Franchement, c'est le genre de dispositif qui devrait être connu de tous, un peu comme on connaît l'existence du 3949 ou du service civique. Un courrier, une attente de six semaines maximum, et la certitude d'avoir épuisé toutes les pistes légales. L'absence de réponse signifie d'ailleurs qu'aucun contrat n'a été identifié au nom du demandeur — pas de silence angoissant, pas de zone grise. Et le volume de dossiers traités chaque année prouve que la démarche n'a rien d'anecdotique : en 2024, plus de 130 000 demandes ont été traitées, pour près de 1,7 milliard d'euros de capitaux à régler.

Quand le décès remonte à plus de dix ans

L'AGIRA a toutefois une limite temporelle. Si le décès remonte à plus de 10 ans, il faut utiliser CICLADE, la plateforme de la Caisse des Dépôts, et non l'AGIRA. La raison est mécanique : passé ce délai, les assureurs sont tenus de clôturer les contrats non réclamés et de transférer les fonds ailleurs. Si l'assurance-vie reste non réclamée pendant 10 ans, l'organisme d'assurance la clôture et transfère les sommes qui en sont issues à la Caisse des Dépôts.

L'argent n'est pas perdu pour autant, mais l'horloge continue de tourner.
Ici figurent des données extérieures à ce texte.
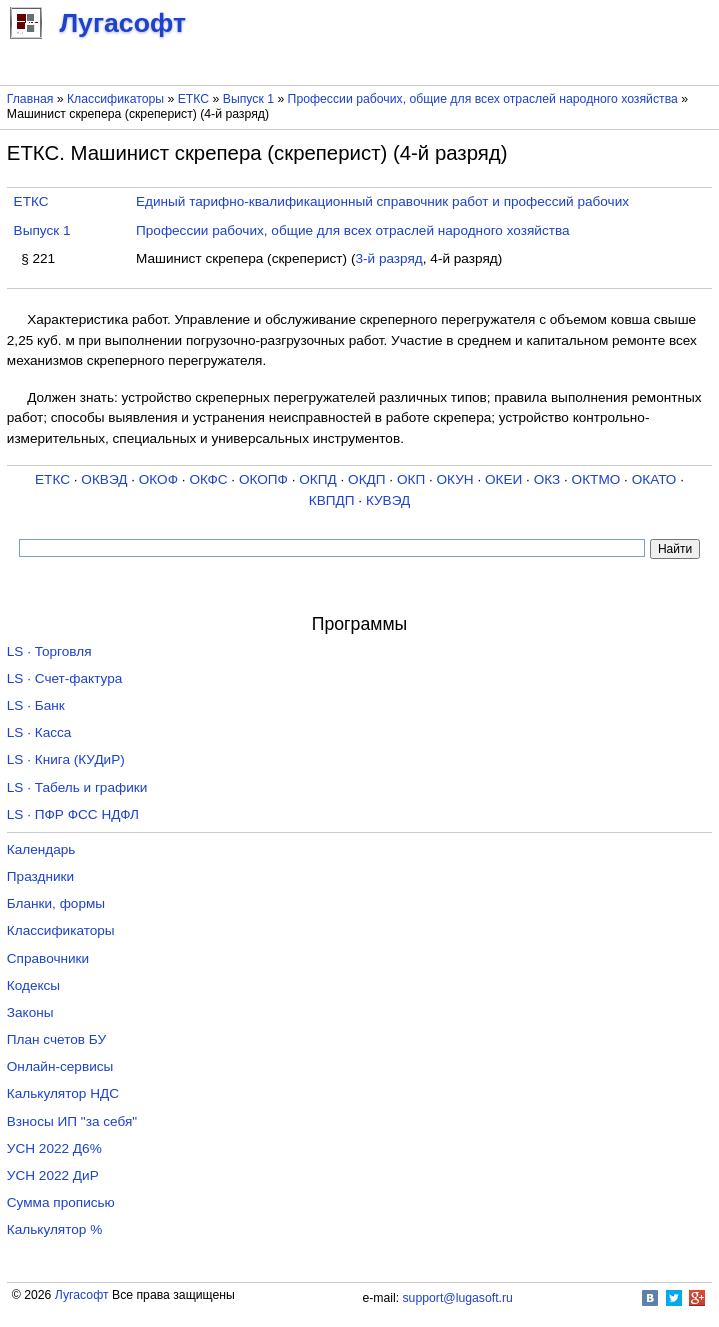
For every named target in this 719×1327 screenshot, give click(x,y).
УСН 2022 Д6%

Ces sommes sont ensuite transférées à la Caisse des Dépôts qui les conservera durant une période de 20 ans. Passé ce nouveau délai, soit 30 ans au total depuis le décès —, les sommes qui en sont issues sont définitivement reversées à l'État ou aux Collectivités d'Outre-Mer. Une évidence, presque trop simple : consulter ciclade.fr coûte cinq minutes et rien du tout. Et ça marche : c'est l'épargne oubliée que la Caisse des Dépôts détenait fin 2025, et en 2025, 164 millions d'euros ont été restitués, pour 943 € en moyenne par dossier.

Ce que cette histoire révèle vraiment

Le vrai problème, ce n'est pas tant l'absence de dispositif que son invisibilité. Personne, au moment d'un décès, ne pense spontanément à écrire à une association dont on n'a jamais entendu parler. Les notaires évoquent parfois l'AGIRA en passant, les banques rarement, et pour cause, elles n'y sont pas obligées puisque la loi place la charge de la preuve sur les épaules du bénéficiaire supposé, pas sur celles de l'établissement qui détient les fonds.

Un dernier détail mérite d'être connu de ceux qui rédigent aujourd'hui leur propre contrat : il vaut mieux penser aux cas de décès du bénéficiaire avant l'assuré en désignant des bénéficiaires de second rang, et éviter les termes génériques comme « mes héritiers » si l'on souhaite un partage précis. Une clause bien rédigée aujourd'hui, c'est peut-être le courrier à l'AGIRA que vos propres enfants n'auront jamais besoin d'envoyer.